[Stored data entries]
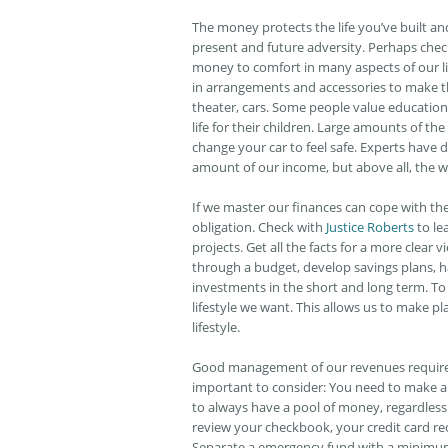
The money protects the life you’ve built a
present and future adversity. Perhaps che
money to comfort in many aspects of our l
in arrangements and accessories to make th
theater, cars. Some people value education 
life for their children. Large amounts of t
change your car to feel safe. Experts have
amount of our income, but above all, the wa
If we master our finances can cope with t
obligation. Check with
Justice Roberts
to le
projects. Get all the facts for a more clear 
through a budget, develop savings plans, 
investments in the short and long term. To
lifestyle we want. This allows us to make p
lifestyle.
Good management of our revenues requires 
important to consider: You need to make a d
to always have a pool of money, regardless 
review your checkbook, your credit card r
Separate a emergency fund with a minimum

* * *

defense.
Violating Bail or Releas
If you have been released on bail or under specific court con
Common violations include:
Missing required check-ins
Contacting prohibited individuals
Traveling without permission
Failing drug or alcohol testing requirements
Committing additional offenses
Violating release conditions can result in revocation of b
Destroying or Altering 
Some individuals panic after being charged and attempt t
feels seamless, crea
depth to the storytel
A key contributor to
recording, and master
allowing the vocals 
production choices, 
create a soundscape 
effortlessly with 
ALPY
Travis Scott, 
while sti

* AIM OF THE EXERCISE
Every line above from the line with "amount of our income, but above all, the wa" to the line with "important to consider: You need to make a d", inclusive, must be returned exactly; no other line belongs in the reply.

* YOUR RESPONSE
amount of our income, but above all, the wa
If we master our finances can cope with t
obligation. Check with
Justice Roberts
to le
projects. Get all the facts for a more clear 
through a budget, develop savings plans, 
investments in the short and long term. To
lifestyle we want. This allows us to make p
lifestyle.
Good management of our revenues requires 
important to consider: You need to make a d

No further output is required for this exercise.